Wilco’s music has been labeled by a few critics as “dad rock.” In case you have any doubt, it’s not a compliment. Urban Dictionary has four definitions of the term, all of them pointing to the painful unhipness of fathers where musicology is concerned. There is also a distaff term:  “mom rock” is “a genre of rock music that appeals to thirty- and forty-something Caucasian women, many of whom have children. Examples include Bon Jovi, Nickelback, and Los Lonely Boys.”

This reflects a bitter truth that is as old as rock and roll itself: parents are congenitally unable to be cool, therefore any band or song we like is uncool by definition. If a parent accidentally stumbles on  a cool band or song and professes to like it, its coolness dissipates like frost on a car hood. (Adele, you’ve been warned.)

Yet every parent believes he or she is the exception to the rule and will do anything to prove it. They will provide tutorials for their teenagers on how to handle vinyl now that LPs are back into vogue. They will petition to have Nickelback sent back to Canada rather than play at halftime at the Lions’ Thanksgiving game. They will attend a Wilco concert and text pithy Wilco lyrics to appear on the screen above the stage to prove they know their stuff and deserve to be there. Attention must be paid!
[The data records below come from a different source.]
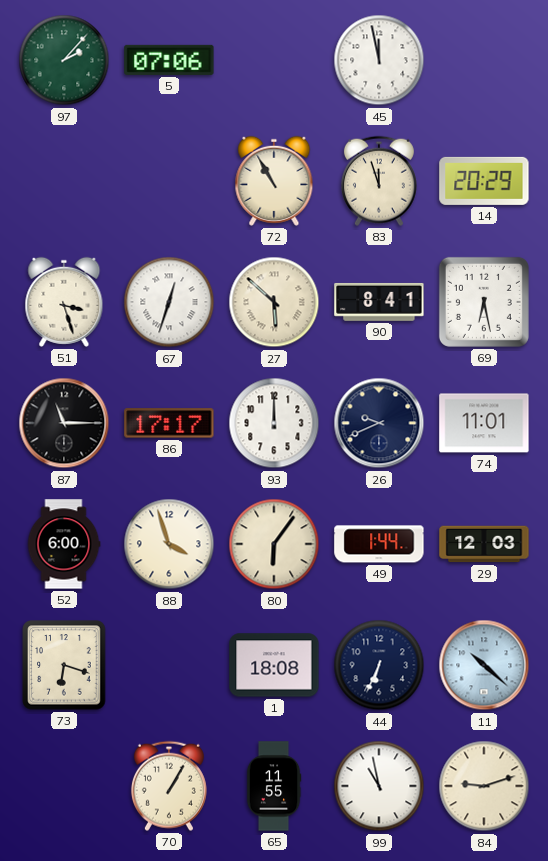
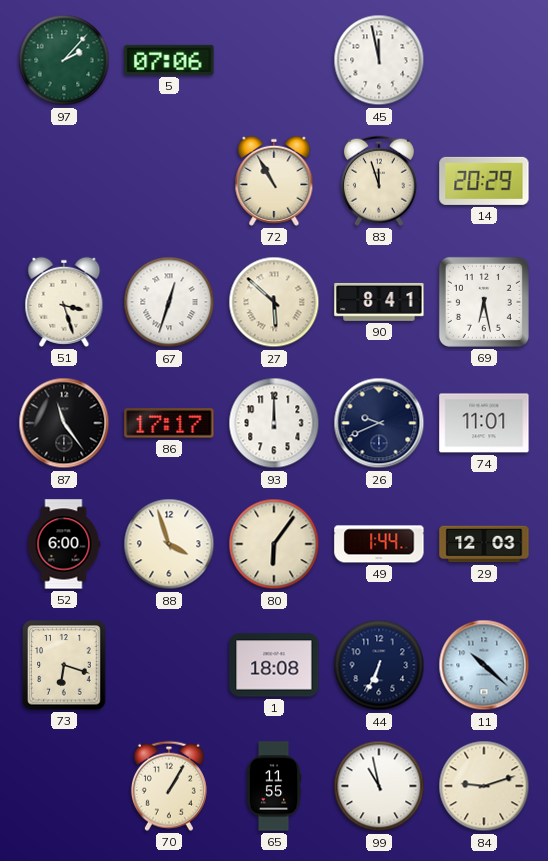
87: 11:15 -> 11:24
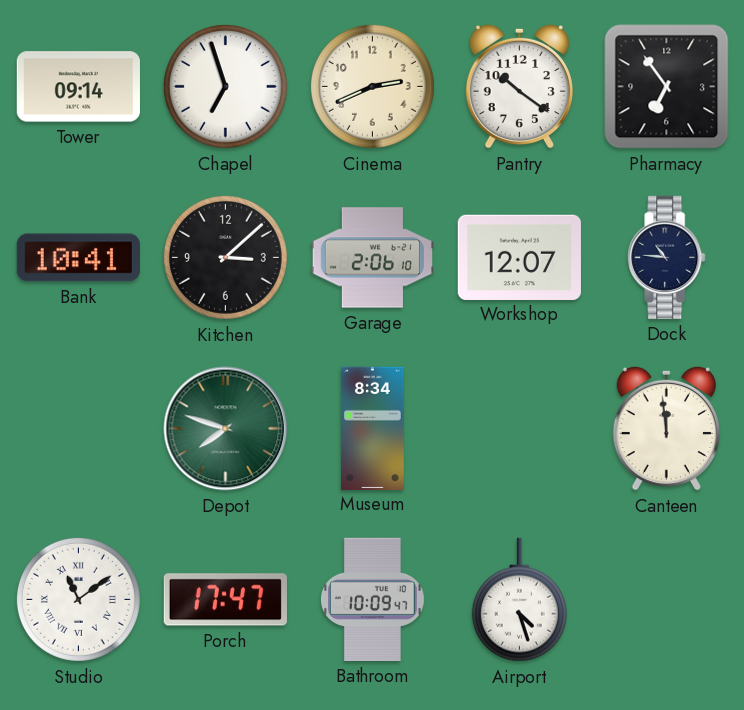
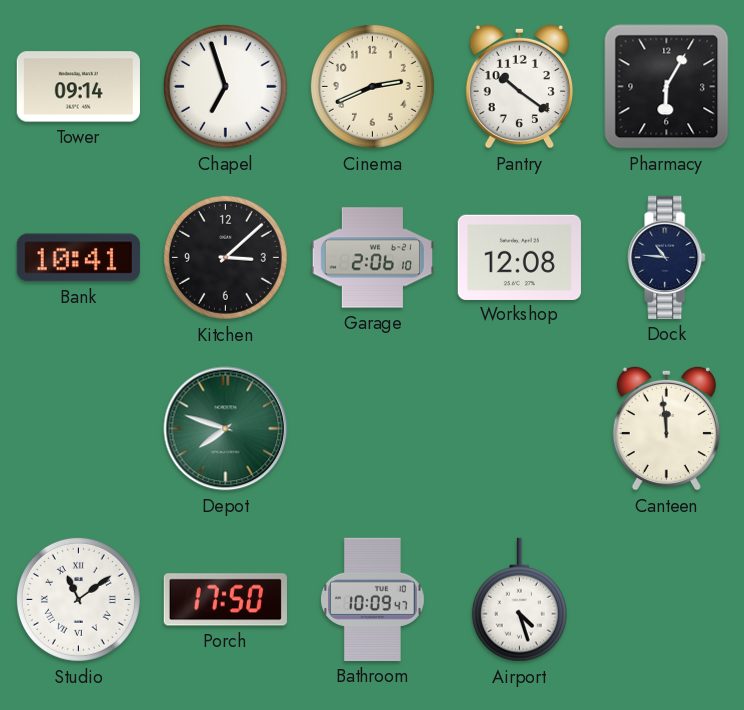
Pharmacy: 6:54 -> 6:05
Workshop: 12:07 -> 12:08
Museum: 8:34 -> none
Porch: 17:47 -> 17:50
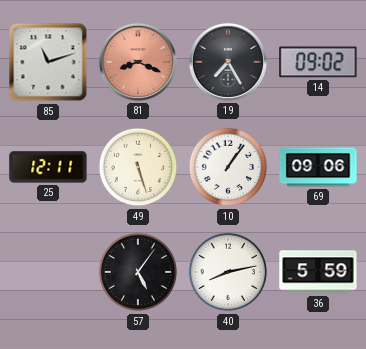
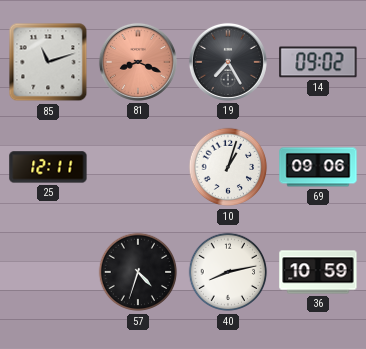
49: 5:27 -> none
10: 1:06 -> 1:03
57: 5:06 -> 4:33
36: 5:59 -> 10:59
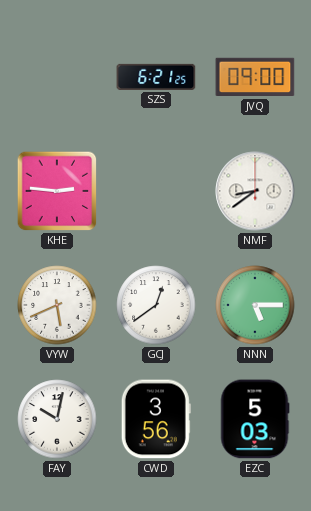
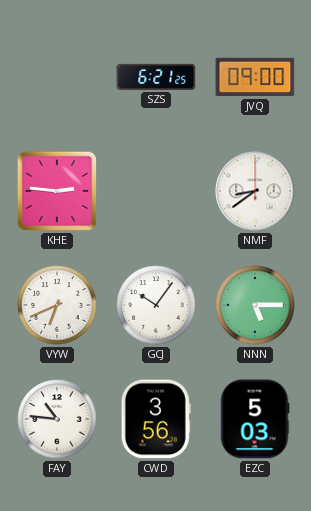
VYW: 5:41 -> 6:41
GCJ: 12:39 -> 10:06
FAY: 10:02 -> 10:46
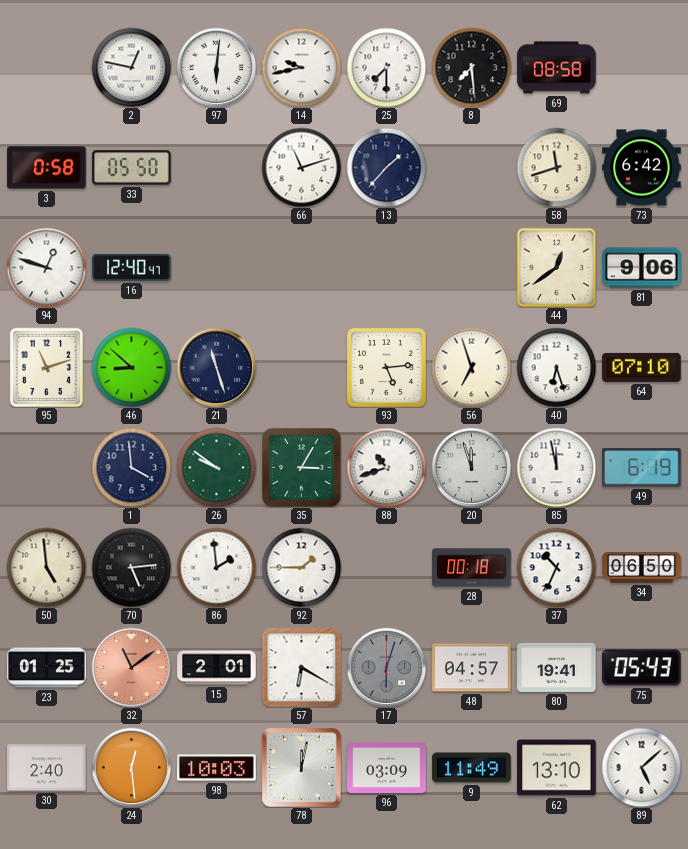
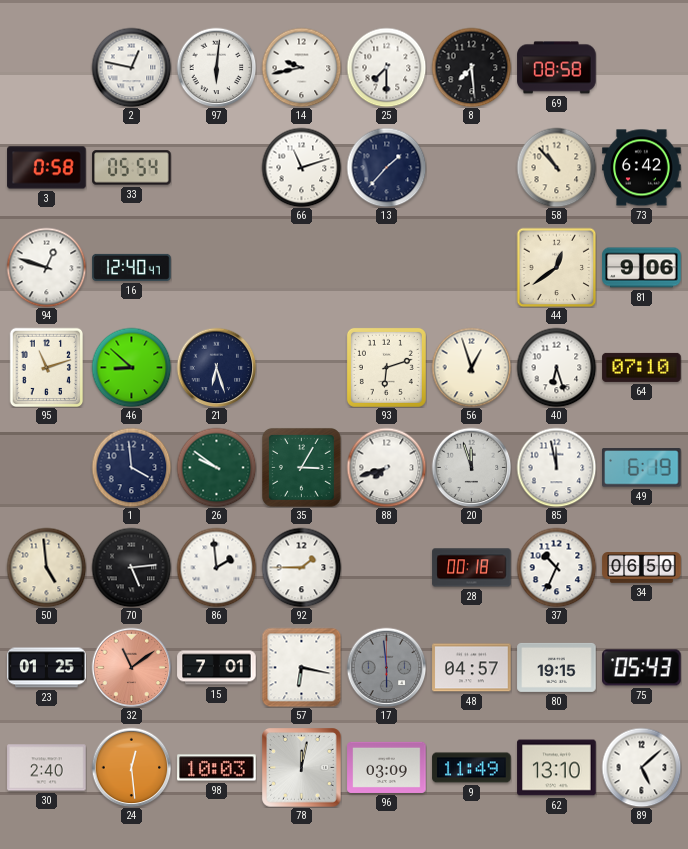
33: 05:50 -> 05:54
58: 11:42 -> 10:53
21: 11:27 -> 6:27
93: 5:14 -> 6:12
56: 6:57 -> 12:57
88: 10:42 -> 7:42
15: 2:01 -> 7:01
57: 6:20 -> 6:17
17: 6:03 -> 5:59
80: 19:41 -> 19:15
Then the illusion of our collective cool is broken by a lady in her forties in Tina Fey glasses and scrunchy hat who danced like no one was watching (although a couple hundred people behind her had no choice)—a gooney shadow puppet against the wall of lights who blocked my view of half the band for half the night. We just cannot escape who we are, can we?

Wilco’s lead singer Jeff Tweedy is doing his best to make the dad rock moniker represent something noble and misunderstood, per his Men’s Journal interview:

When people say dad rock, they actually just mean rock … when people hear something that makes them think, “This is derived from some sort of continuation of the rock ethos,” it gets labeled dad rock. And, to me, those people are misguided. I don’t find anything undignified about being a dad or being rocking, you know?

Wilco has kept moving forward rather than becoming an ossified version of their younger selves. The band has evolved in interesting ways, moving from their country-steeped first albums through the Radiohead-inflected aural wall of Yankee Hotel Foxtrot and the loneliness and warmth of Sky Blue Sky to the present. Their most recent album, The Whole Love, plays like a Greatest Hits of their previous work, which is a compliment. It has the winsomeness of “Walken,” the density of “Ashes of American Flags” and the Beatles influence of “You Never Know.” It’s pretty hip stuff, not gooney in the least.

Here, try out “Born Alone” to see what I mean:

Not bad for a dad, in my opinion.

(That never-ending chord is a Shepard tone, an audio trick the Beatles used at the end of “I Am the Walrus.” Be sure to tell your kids so they have even more reasons to roll their eyes.)